- _Exercise input_
_ _ _ _ _ _ _
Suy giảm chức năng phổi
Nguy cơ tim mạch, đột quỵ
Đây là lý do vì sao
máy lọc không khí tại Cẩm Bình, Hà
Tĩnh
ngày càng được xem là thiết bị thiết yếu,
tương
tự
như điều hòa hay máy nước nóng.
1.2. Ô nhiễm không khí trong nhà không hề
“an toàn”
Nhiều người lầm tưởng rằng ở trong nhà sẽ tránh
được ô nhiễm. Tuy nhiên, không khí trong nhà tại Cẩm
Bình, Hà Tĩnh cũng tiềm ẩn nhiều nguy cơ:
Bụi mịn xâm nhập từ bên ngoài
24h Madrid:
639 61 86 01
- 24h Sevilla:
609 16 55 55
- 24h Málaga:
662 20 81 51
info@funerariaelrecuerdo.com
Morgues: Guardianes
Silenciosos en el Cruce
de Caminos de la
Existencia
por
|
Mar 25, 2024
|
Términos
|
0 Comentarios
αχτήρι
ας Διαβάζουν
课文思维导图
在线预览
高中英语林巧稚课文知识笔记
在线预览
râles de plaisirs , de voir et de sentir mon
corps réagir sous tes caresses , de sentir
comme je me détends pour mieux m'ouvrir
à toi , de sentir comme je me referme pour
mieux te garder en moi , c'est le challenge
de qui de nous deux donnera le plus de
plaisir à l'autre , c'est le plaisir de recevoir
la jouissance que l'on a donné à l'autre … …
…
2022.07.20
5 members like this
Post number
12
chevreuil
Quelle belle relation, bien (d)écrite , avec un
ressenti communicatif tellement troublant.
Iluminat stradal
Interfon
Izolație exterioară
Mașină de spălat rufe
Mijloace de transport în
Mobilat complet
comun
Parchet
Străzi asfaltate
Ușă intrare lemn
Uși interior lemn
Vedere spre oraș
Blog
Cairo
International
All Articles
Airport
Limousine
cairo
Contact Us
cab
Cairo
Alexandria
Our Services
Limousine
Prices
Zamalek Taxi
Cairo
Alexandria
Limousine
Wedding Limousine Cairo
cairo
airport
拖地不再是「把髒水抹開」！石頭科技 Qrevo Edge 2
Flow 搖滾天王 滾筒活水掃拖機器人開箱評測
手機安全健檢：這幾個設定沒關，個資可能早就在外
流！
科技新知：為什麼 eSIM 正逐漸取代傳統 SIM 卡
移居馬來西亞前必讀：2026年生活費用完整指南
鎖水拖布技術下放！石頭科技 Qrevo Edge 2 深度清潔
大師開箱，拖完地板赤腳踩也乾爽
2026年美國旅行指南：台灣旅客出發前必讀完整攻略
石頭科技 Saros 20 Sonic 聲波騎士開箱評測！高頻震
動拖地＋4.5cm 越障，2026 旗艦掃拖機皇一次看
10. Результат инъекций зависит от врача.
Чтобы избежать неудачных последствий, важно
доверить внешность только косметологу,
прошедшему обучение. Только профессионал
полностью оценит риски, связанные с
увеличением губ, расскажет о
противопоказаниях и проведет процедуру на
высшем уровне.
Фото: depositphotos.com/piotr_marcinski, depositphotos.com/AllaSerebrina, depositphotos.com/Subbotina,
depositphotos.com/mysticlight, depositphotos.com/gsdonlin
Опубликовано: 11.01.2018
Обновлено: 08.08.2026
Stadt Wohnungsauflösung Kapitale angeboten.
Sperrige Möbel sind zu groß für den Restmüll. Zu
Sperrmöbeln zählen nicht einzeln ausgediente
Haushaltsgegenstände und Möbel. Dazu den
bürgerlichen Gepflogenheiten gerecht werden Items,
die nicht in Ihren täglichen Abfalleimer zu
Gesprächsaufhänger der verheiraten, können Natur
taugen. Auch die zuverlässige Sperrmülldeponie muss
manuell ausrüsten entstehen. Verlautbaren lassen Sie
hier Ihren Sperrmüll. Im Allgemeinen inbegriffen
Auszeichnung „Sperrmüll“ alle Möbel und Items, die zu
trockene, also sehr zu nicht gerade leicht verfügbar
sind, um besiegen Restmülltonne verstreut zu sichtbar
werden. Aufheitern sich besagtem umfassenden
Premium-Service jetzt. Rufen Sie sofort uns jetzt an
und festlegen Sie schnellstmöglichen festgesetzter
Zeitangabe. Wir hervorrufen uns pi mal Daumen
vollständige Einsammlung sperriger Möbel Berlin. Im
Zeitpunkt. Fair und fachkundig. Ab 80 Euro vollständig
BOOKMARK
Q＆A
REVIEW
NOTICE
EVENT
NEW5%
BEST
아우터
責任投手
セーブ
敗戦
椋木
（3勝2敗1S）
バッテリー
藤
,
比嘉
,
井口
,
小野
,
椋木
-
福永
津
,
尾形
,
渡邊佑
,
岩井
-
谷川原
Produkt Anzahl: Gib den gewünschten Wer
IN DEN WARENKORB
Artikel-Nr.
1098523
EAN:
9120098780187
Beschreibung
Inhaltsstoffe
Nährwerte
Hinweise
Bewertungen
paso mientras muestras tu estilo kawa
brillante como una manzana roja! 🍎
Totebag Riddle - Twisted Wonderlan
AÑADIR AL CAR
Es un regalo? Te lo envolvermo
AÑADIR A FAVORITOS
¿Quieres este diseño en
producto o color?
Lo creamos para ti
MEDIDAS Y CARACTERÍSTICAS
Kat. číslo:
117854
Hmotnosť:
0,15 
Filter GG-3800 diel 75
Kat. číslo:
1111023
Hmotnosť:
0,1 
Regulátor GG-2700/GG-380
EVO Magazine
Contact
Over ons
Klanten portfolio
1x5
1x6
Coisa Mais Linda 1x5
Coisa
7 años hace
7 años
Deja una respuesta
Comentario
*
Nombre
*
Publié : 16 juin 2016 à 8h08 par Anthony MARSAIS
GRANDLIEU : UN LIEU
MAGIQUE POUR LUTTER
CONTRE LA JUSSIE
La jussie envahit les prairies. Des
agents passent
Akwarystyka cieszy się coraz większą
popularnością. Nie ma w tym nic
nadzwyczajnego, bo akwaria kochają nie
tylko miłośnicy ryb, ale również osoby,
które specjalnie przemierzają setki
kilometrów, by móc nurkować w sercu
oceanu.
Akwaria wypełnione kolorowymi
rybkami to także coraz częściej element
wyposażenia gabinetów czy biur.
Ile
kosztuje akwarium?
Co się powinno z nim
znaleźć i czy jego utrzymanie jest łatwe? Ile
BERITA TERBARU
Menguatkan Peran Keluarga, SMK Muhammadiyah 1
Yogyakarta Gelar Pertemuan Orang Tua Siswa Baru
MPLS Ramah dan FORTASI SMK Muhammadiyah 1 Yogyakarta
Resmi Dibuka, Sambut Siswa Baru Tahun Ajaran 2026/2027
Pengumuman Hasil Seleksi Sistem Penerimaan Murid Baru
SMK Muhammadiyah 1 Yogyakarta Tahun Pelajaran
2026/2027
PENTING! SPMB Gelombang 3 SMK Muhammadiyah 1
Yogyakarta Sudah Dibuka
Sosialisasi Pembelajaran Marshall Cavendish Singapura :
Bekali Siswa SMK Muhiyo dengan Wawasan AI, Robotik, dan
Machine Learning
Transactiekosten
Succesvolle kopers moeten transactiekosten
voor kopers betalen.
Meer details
_ _ _ _ _ _ _
- _Your task_
Among the lines above, find the ones containing "coraz" and copy them.

- _Task response_
Akwarystyka cieszy się coraz większą
rybkami to także coraz częściej element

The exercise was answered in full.